**Work required:** In the material below, find each line with the string "point" and copy it.

**Entries shown:**

------------------------------------------------

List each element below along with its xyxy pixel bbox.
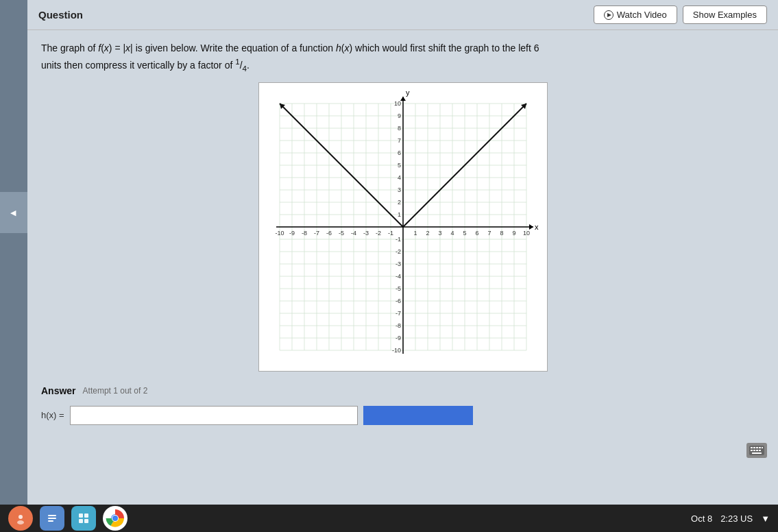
watch-video-button[interactable]: Watch Video <box>594 5 677 24</box>
header-buttons: Watch Video Show Examples <box>594 5 767 24</box>
svg-rect-19 <box>48 520 53 522</box>
math-prefix: h(x) = <box>41 410 64 420</box>
svg-marker-1 <box>607 13 611 17</box>
show-examples-label: Show Examples <box>693 10 757 20</box>
svg-rect-18 <box>48 518 56 519</box>
watch-video-label: Watch Video <box>617 10 667 20</box>
main-container: Question Watch Video Show Examples The g… <box>27 0 778 505</box>
taskbar-right: Oct 8 2:23 US ▼ <box>691 513 770 524</box>
content-area: The graph of f(x) = |x| is given below. … <box>27 30 778 378</box>
svg-rect-9 <box>753 450 755 451</box>
svg-rect-5 <box>756 447 758 448</box>
play-icon <box>604 10 613 20</box>
svg-point-28 <box>112 516 118 521</box>
svg-rect-22 <box>84 513 88 518</box>
taskbar: Oct 8 2:23 US ▼ <box>0 505 778 532</box>
app-taskbar-icon[interactable] <box>71 506 96 531</box>
header: Question Watch Video Show Examples <box>27 0 778 30</box>
answer-input-area: h(x) = <box>27 406 778 425</box>
graph-container <box>41 82 764 372</box>
answer-section: Answer Attempt 1 out of 2 <box>27 378 778 403</box>
taskbar-time: 2:23 US <box>720 513 753 524</box>
show-examples-button[interactable]: Show Examples <box>683 5 767 24</box>
svg-point-14 <box>19 515 23 519</box>
svg-rect-11 <box>759 450 761 451</box>
question-line2: units then compress it vertically by a f… <box>41 60 250 71</box>
taskbar-icons <box>8 506 127 531</box>
svg-rect-7 <box>762 447 763 448</box>
svg-rect-17 <box>48 515 56 516</box>
left-tab[interactable]: ◀ <box>0 192 27 233</box>
svg-rect-21 <box>79 513 83 518</box>
answer-input[interactable] <box>70 406 358 425</box>
chrome-taskbar-icon[interactable] <box>103 506 127 531</box>
attempt-text: Attempt 1 out of 2 <box>83 386 148 396</box>
question-text: The graph of f(x) = |x| is given below. … <box>41 41 658 74</box>
answer-label: Answer <box>41 385 76 396</box>
svg-rect-3 <box>751 447 753 448</box>
function-graph <box>258 82 548 372</box>
search-taskbar-icon[interactable] <box>8 506 33 531</box>
svg-point-15 <box>17 520 24 524</box>
svg-rect-8 <box>751 450 753 451</box>
wifi-indicator: ▼ <box>761 513 770 524</box>
question-line1: The graph of f(x) = |x| is given below. … <box>41 43 539 53</box>
keyboard-svg <box>749 446 764 455</box>
svg-rect-6 <box>759 447 761 448</box>
taskbar-date: Oct 8 <box>691 513 712 524</box>
svg-rect-12 <box>752 452 762 454</box>
svg-rect-4 <box>753 447 755 448</box>
keyboard-icon[interactable] <box>746 443 767 458</box>
submit-button[interactable] <box>363 406 473 425</box>
svg-rect-23 <box>79 519 83 523</box>
svg-rect-24 <box>84 519 88 523</box>
svg-rect-10 <box>756 450 758 451</box>
page-title: Question <box>38 9 83 21</box>
files-taskbar-icon[interactable] <box>40 506 64 531</box>
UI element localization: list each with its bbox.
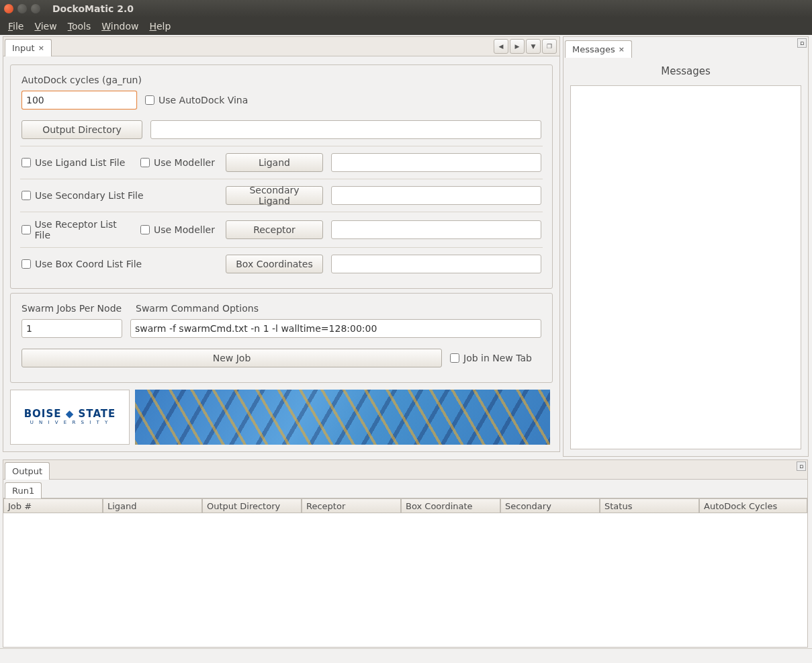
col-job-number[interactable]: Job # [3,498,103,513]
tab-input[interactable]: Input × [5,39,52,56]
tab-dropdown-button[interactable]: ▼ [526,39,541,54]
messages-heading: Messages [563,57,808,85]
boise-state-logo: BOISE ◆ STATEU N I V E R S I T Y [10,390,130,445]
swarm-jobs-label: Swarm Jobs Per Node [21,303,128,314]
tab-scroll-left-button[interactable]: ◀ [494,39,508,54]
use-autodock-vina-checkbox[interactable]: Use AutoDock Vina [145,95,248,105]
use-modeller-ligand-checkbox[interactable]: Use Modeller [140,157,218,168]
menu-tools[interactable]: Tools [62,19,97,33]
col-secondary[interactable]: Secondary [500,498,600,513]
swarm-group: Swarm Jobs Per Node Swarm Command Option… [10,293,553,383]
window-titlebar: DockoMatic 2.0 [0,0,812,17]
secondary-ligand-input[interactable] [331,186,541,205]
use-secondary-list-checkbox[interactable]: Use Secondary List File [21,190,218,201]
secondary-ligand-button[interactable]: Secondary Ligand [226,186,323,205]
new-job-button[interactable]: New Job [21,349,442,367]
use-modeller-receptor-checkbox[interactable]: Use Modeller [140,224,218,235]
menubar: File View Tools Window Help [0,17,812,35]
tab-input-label: Input [12,43,35,53]
box-coordinates-input[interactable] [331,255,541,273]
menu-help[interactable]: Help [144,19,176,33]
statusbar [0,648,812,663]
messages-body [570,85,801,449]
input-tabstrip: Input × ◀ ▶ ▼ ❐ [3,36,560,56]
use-ligand-list-checkbox[interactable]: Use Ligand List File [21,157,132,168]
col-autodock-cycles[interactable]: AutoDock Cycles [699,498,807,513]
close-icon[interactable] [4,4,13,13]
menu-window[interactable]: Window [96,19,144,33]
dna-banner-image [135,390,550,445]
autodock-group: AutoDock cycles (ga_run) Use AutoDock Vi… [10,64,553,289]
jobs-table: Job # Ligand Output Directory Receptor B… [3,498,808,648]
minimize-icon[interactable] [17,4,27,13]
autodock-cycles-label: AutoDock cycles (ga_run) [21,75,541,85]
output-tabstrip: Output ▫ [3,459,808,480]
col-box-coordinate[interactable]: Box Coordinate [401,498,500,513]
menu-file[interactable]: File [3,19,29,33]
close-icon[interactable]: × [619,45,625,54]
job-in-new-tab-checkbox[interactable]: Job in New Tab [450,353,532,363]
swarm-cmd-input[interactable] [130,319,541,338]
output-subtabstrip: Run1 [3,480,808,498]
messages-tabstrip: Messages × ▫ [563,37,808,57]
minimize-panel-button[interactable]: ▫ [797,38,807,48]
box-coordinates-button[interactable]: Box Coordinates [226,255,323,273]
autodock-cycles-input[interactable] [21,91,137,109]
output-directory-button[interactable]: Output Directory [21,120,142,139]
tab-run1[interactable]: Run1 [5,482,42,498]
maximize-icon[interactable] [31,4,40,13]
col-status[interactable]: Status [600,498,699,513]
ligand-button[interactable]: Ligand [226,153,323,172]
tab-maximize-button[interactable]: ❐ [542,39,557,54]
tab-messages[interactable]: Messages × [565,40,632,58]
swarm-cmd-label: Swarm Command Options [136,303,259,314]
tab-output[interactable]: Output [5,462,50,480]
window-title: DockoMatic 2.0 [52,3,134,14]
close-icon[interactable]: × [38,44,44,52]
col-ligand[interactable]: Ligand [103,498,202,513]
receptor-button[interactable]: Receptor [226,220,323,239]
menu-view[interactable]: View [29,19,62,33]
tab-scroll-right-button[interactable]: ▶ [510,39,525,54]
col-output-directory[interactable]: Output Directory [202,498,302,513]
col-receptor[interactable]: Receptor [302,498,401,513]
receptor-input[interactable] [331,220,541,239]
use-box-coord-list-checkbox[interactable]: Use Box Coord List File [21,259,218,269]
ligand-input[interactable] [331,153,541,172]
output-directory-input[interactable] [150,120,541,139]
minimize-panel-button[interactable]: ▫ [797,461,806,471]
swarm-jobs-input[interactable] [21,319,122,338]
use-receptor-list-checkbox[interactable]: Use Receptor List File [21,219,132,240]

------------------------------------------------

**Response below:**
svg-point-28 <box>112 516 118 521</box>
svg-point-14 <box>19 515 23 519</box>
svg-point-15 <box>17 520 24 524</box>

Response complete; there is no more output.